Note, concurrentStoreAndDispatch gets in the way when there are no consumers so 
for the graph/test[1] it is disabled. 

With concurrentStoreAndDispatch enabled, the pending write queue can get some 
depth which will allow fast consumers to negate the write.

changes  http://git-wip-us.apache.org/repos/asf/activemq/commit/08bb172f

[1] http://www.chartgo.com/get.do?id=7f99485050

> Improve performance of ConcurrentStoreAndDispatch
> -------------------------------------------------
>
>                 Key: AMQ-5077
>                 URL: https://issues.apache.org/jira/browse/AMQ-5077
>             Project: ActiveMQ
>          Issue Type: Wish
>          Components: Message Store
>    Affects Versions: 5.9.0
>         Environment: 5.9.0.redhat-610343
>            Reporter: Jason Shepherd
>            Assignee: Gary Tully
>         Attachments: Test combinations.xlsx, compDesPerf.tar.gz, 
> topicRouting.zip
>
>
> We have publishers publishing to a topic which has 5 topic -> queue routings, 
> and gets a max message rate attainable of ~833 messages/sec, with each 
> message around 5k in size.
> To test this i set up a JMS config with topic queues:
> Topic
> TopicRouted.1
> ...
> TopicRouted.11
> Each topic has an increasing number of routings to queues, and a client is 
> set up to subscribe to all the queues.
> Rough message rates:
> routings messages/sec
> 0 2500
> 1 1428
> 2 2000
> 3 1428
> 4 1111
> 5 833
> This occurs whether the broker config has producerFlowControl="false" set to 
> true or false , and KahaDB disk synching is turned off.
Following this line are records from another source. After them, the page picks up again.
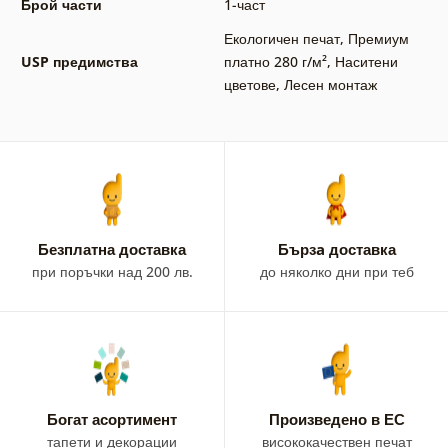
Брой части
1-част
Екологичен печат
,
Премиум
USP предимства
платно 280 г/м²
,
Наситени
цветове
,
Лесен монтаж
Безплатна доставка
Бързa доставка
при поръчки над 200 лв.
до няколко дни при теб
Богат асортимент
Произведено в ЕС
тапети и декорации
висококачествен печат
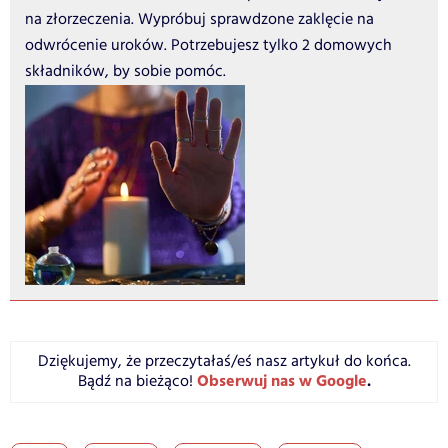
na złorzeczenia. Wypróbuj sprawdzone zaklęcie na
odwrócenie uroków. Potrzebujesz tylko 2 domowych
składników, by sobie pomóc.
Dziękujemy, że przeczytałaś/eś nasz artykuł do końca.
Obserwuj nas w Google
.
Bądź na bieżąco!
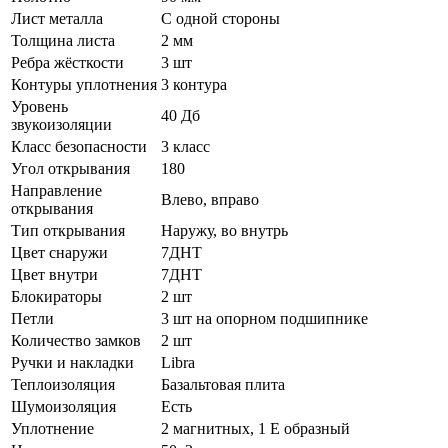
Лист металла
С одной стороны
Толщина листа
2 мм
Ребра жёсткости
3 шт
Контуры уплотнения
3 контура
Уровень
40 Дб
звукоизоляции
Класс безопасности
3 класс
Угол открывания
180
Направление
Влево, вправо
открывания
Тип открывания
Наружу, во внутрь
Цвет снаружи
7ДНТ
Цвет внутри
7ДНТ
Блокираторы
2 шт
Петли
3 шт на опорном подшипнике
Количество замков
2 шт
Ручки и накладки
Libra
Теплоизоляция
Базальтовая плита
Шумоизоляция
Есть
Уплотнение
2 магнитных, 1 Е образный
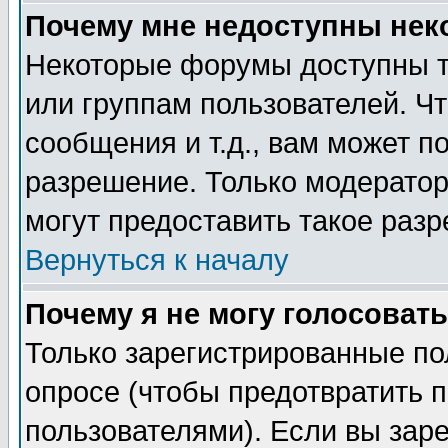
Почему мне недоступны не
Некоторые форумы доступны т
или группам пользователей. Чт
сообщения и т.д., вам может 
разрешение. Только модерато
могут предоставить такое разр
Вернуться к началу
Почему я не могу голосовать
Только зарегистрированные по
опросе (чтобы предотвратить 
пользователями). Если вы зар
We also tried 
> experimenting with concurrentStoreAndDispatch, but that didn't seem to help. 
> LevelDB didn't give any notable performance improvement either.
> We also have asyncSend enabled on the producer, and have a requirement to use 
> persistent messages. We have also experimented with sending messages in a 
> transaction, but that hasn't really helped.
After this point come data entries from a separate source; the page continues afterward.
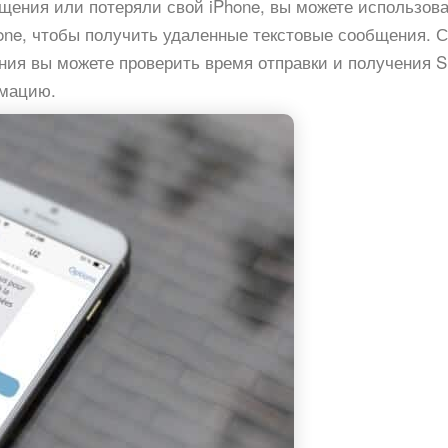
щения или потеряли свой iPhone, вы можете использов
one, чтобы получить удаленные текстовые сообщения. С
ия вы можете проверить время отправки и получения 
рмацию.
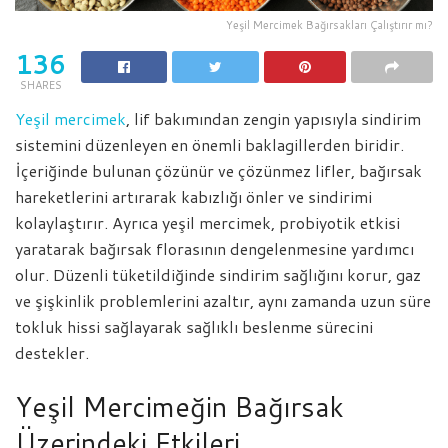
Yeşil Mercimek Bağırsakları Çalıştırır mı?
136
SHARES
Yeşil mercimek
, lif bakımından zengin yapısıyla sindirim
sistemini düzenleyen en önemli baklagillerden biridir.
İçeriğinde bulunan çözünür ve çözünmez lifler, bağırsak
hareketlerini artırarak kabızlığı önler ve sindirimi
kolaylaştırır. Ayrıca yeşil mercimek, probiyotik etkisi
yaratarak bağırsak florasının dengelenmesine yardımcı
olur. Düzenli tüketildiğinde sindirim sağlığını korur, gaz
ve şişkinlik problemlerini azaltır, aynı zamanda uzun süre
tokluk hissi sağlayarak sağlıklı beslenme sürecini
destekler.
Yeşil Mercimeğin Bağırsak
Üzerindeki Etkileri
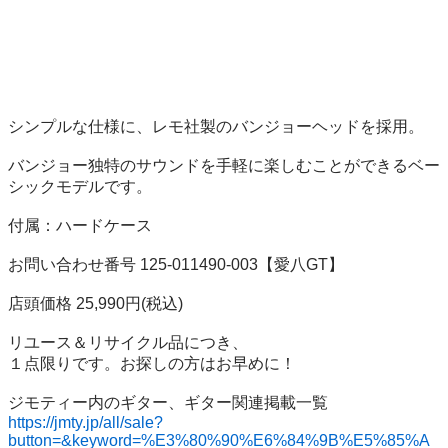
シンプルな仕様に、レモ社製のバンジョーヘッドを採用。

バンジョー独特のサウンドを手軽に楽しむことができるベー
シックモデルです。

付属：ハードケース

お問い合わせ番号 125-011490-003【愛八GT】

店頭価格 25,990円(税込)

リユース＆リサイクル品につき、

１点限りです。お探しの方はお早めに！

https://jmty.jp/all/sale?
button=&keyword=%E3%80%90%E6%84%9B%E5%85%A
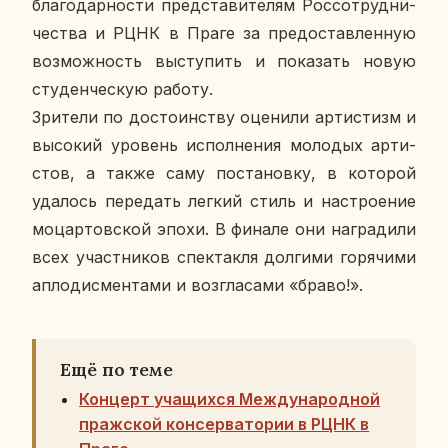
бла­го­дар­но­сти пред­ста­ви­те­лям Рос­со­труд­ни­
че­ства и РЦНК в Праге за предо­став­лен­ную
воз­мож­ность вы­сту­пить и по­ка­зать новую
сту­ден­че­скую работу.
Зри­те­ли по до­сто­ин­ству оце­ни­ли ар­ти­стизм и
вы­со­кий уро­вень ис­пол­не­ния мо­ло­дых ар­ти­
стов, а также саму по­ста­нов­ку, в ко­то­рой
уда­лось пе­ре­дать легкий стиль и на­стро­е­ние
мо­цар­тов­ской эпохи. В финале они на­гра­ди­ли
всех участ­ни­ков спек­так­ля дол­ги­ми го­ря­чи­ми
ап­ло­дис­мен­та­ми и воз­гла­са­ми «браво!».
Ещё по теме
Концерт учащихся Международной
пражской консерватории в РЦНК в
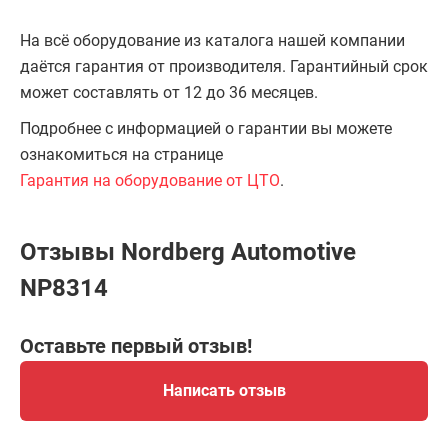
На всё оборудование из каталога нашей компании
даётся гарантия от производителя. Гарантийный срок
может составлять от 12 до 36 месяцев.
Подробнее с информацией о гарантии вы можете
ознакомиться на странице
Гарантия на оборудование от ЦТО
.
Отзывы Nordberg Automotive
NP8314
Оставьте первый отзыв!
Написать отзыв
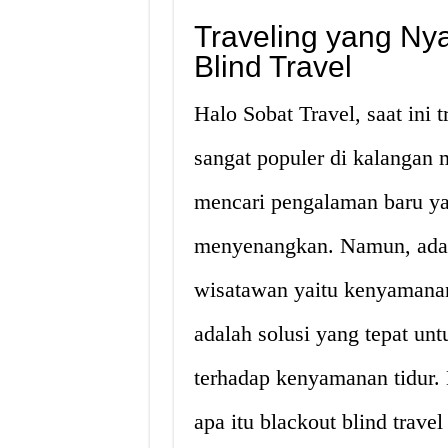
Traveling yang Ny
Blind Travel
Halo Sobat Travel, saat ini 
sangat populer di kalangan 
mencari pengalaman baru ya
menyenangkan. Namun, ada s
wisatawan yaitu kenyamanan 
adalah solusi yang tepat un
terhadap kenyamanan tidur.
apa itu blackout blind trave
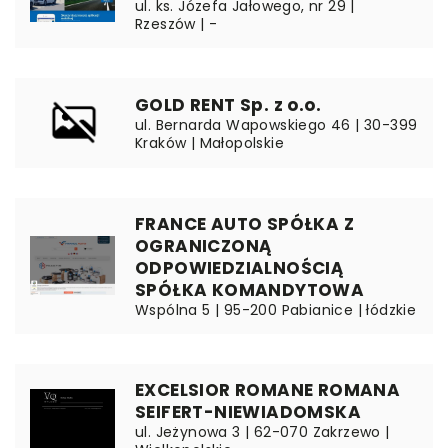
ul. ks. Józefa Jałowego, nr 29 |
Rzeszów | -
GOLD RENT Sp. z o.o.
ul. Bernarda Wapowskiego 46 | 30-399
Kraków | Małopolskie
FRANCE AUTO SPÓŁKA Z
OGRANICZONĄ
ODPOWIEDZIALNOŚCIĄ
SPÓŁKA KOMANDYTOWA
Wspólna 5 | 95-200 Pabianice | łódzkie
EXCELSIOR ROMANE ROMANA
SEIFERT-NIEWIADOMSKA
ul. Jeżynowa 3 | 62-070 Zakrzewo |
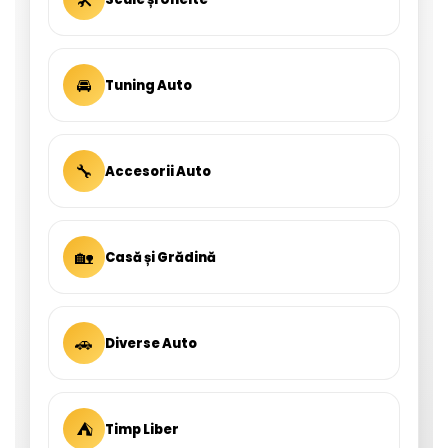
🚘
Tuning Auto
🔧
Accesorii Auto
🏡
Casă și Grădină
🚗
Diverse Auto
⛺
Timp Liber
> It seems like producer throughput rate across all queue destinations, all 
> connections and all publisher machines is limited by something on the broker, 
> through a mechanism which is not producer flow control. I think the prime 
> suspect is still contention on the index.
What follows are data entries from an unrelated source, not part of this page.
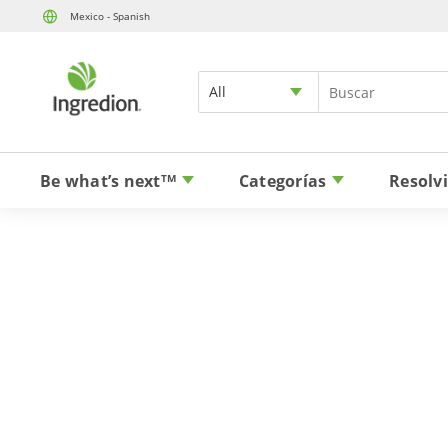
Mexico - Spanish
All
Be what’s next
Categorías
Resolv
TM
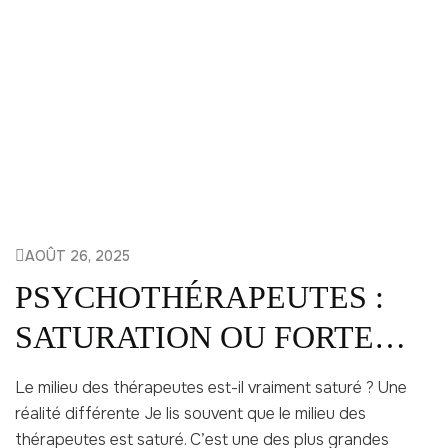
AOÛT 26, 2025
PSYCHOTHÉRAPEUTES :
SATURATION OU FORTE
DEMANDE?
Le milieu des thérapeutes est-il vraiment saturé ? Une
réalité différente Je lis souvent que le milieu des
thérapeutes est saturé. C’est une des plus grandes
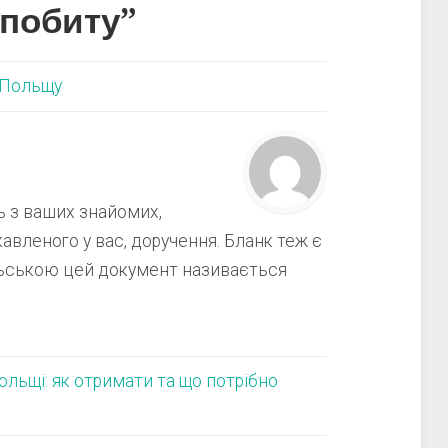
 побиту
”
о Польщу
 з ваших знайомих,
авленого у вас, доручення. Бланк теж є
ольською цей документ називається
ольщі: як отримати та що потрібно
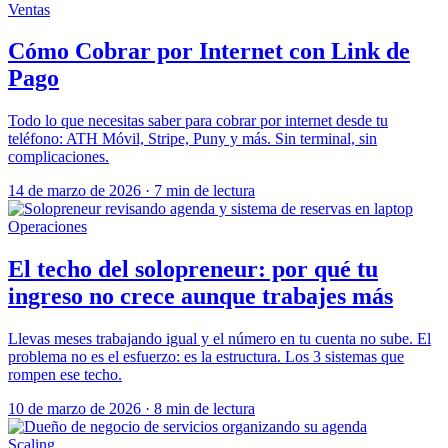
Ventas
Cómo Cobrar por Internet con Link de
Pago
Todo lo que necesitas saber para cobrar por internet desde tu
teléfono: ATH Móvil, Stripe, Puny y más. Sin terminal, sin
complicaciones.
14 de marzo de 2026
·
7 min de lectura
Operaciones
El techo del solopreneur: por qué tu
ingreso no crece aunque trabajes más
Llevas meses trabajando igual y el número en tu cuenta no sube. El
problema no es el esfuerzo: es la estructura. Los 3 sistemas que
rompen ese techo.
10 de marzo de 2026
·
8 min de lectura
Scaling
> We did some test with Yourkit profiler.
> Profiler was attached to broker at startup, allowed to run and then a topic 
> publisher was started, routing to 5 queues. 
> Profiler statistics were reset, the publisher allowed to run for 60 seconds, 
> and then profiling snapshot was taken. During that time, ~9600 messages were 
> logged as being sent for a rate of ~160/sec.
> This ties in roughly with the invocation counts recorded in the snapshot (i 
> think) - ~43k calls. 
> From what i can work out, in the snapshot (filtering everything but 
> org.apache.activemq.store.kahadb), 
> For the 60 second sample period, 
> 24.8 seconds elapsed in 
> org.apache.activemq.store.kahadb.KahaDbTransactionStore$1.removeAsyncMessage(ConnectionContext,
>  MessageAck).
> 18.3 seconds elapsed in 
> org.apache.activemq.store.kahadb.KahaDbTransactionStore$1.asyncAddQueueMessage(ConnectionContext,
>  Message, boolean).
> From these, a further large portion of the time is spent inside 
> MessageDatabase:
> org.apache.activemq.store.kahadb.MessageDatabase.process(KahaRemoveMessageCommand,
>  Location) - 10 secs elapsed
> org.apache.activemq.store.kahadb.MessageDatabase.process(KahaAddMessageCommand,
>  Location) - 8.5 secs elapsed.
> As both of these lock on indexLock.writeLock(), and both take place on the 
> NIO transport threads, i think this accounts for at least some of the message 
> throughput limits. As messages are added and removed from the index one by 
> one, regardless of sync type settings, this adds a fair amount of overhead. 
> While we're not synchronising on writes to disk, we are performing work on 
> the NIO worker thread which can block on locks, and could account for the 
> behaviour we've seen client side. 
> To Reproduce:
> 1. Install a broker and use the attached configuration.
> 2. Use the 5.8.0 example ant script to consume from the queues, 
> TopicQueueRouted.1 - 5. eg:
>    ant consumer -Durl=tcp://localhost:61616 -Dsubject=TopicQueueRouted.1 
> -Duser=admin -Dpassword=admin -Dmax=-1
> 3. Use the modified version of 5.8.0 example ant script (attached) to send 
> messages to topics, TopicRouted.1 - 5, eg:
>    ant producer 
> -Durl='tcp://localhost:61616?jms.useAsyncSend=true&wireFormat.tightEncodingEnabled=false&keepAlive=true&wireFormat.maxInactivityDuration=60000&socketBufferSize=32768'
>  -Dsubject=TopicRouted.1 -Duser=admin -Dpassword=admin -Dmax=1 -Dtopic=true 
> -DsleepTime=0 -Dmax=10000 -DmessageSize=5000
> This modified version of the script prints the number of messages per second 
> and prints it to the console.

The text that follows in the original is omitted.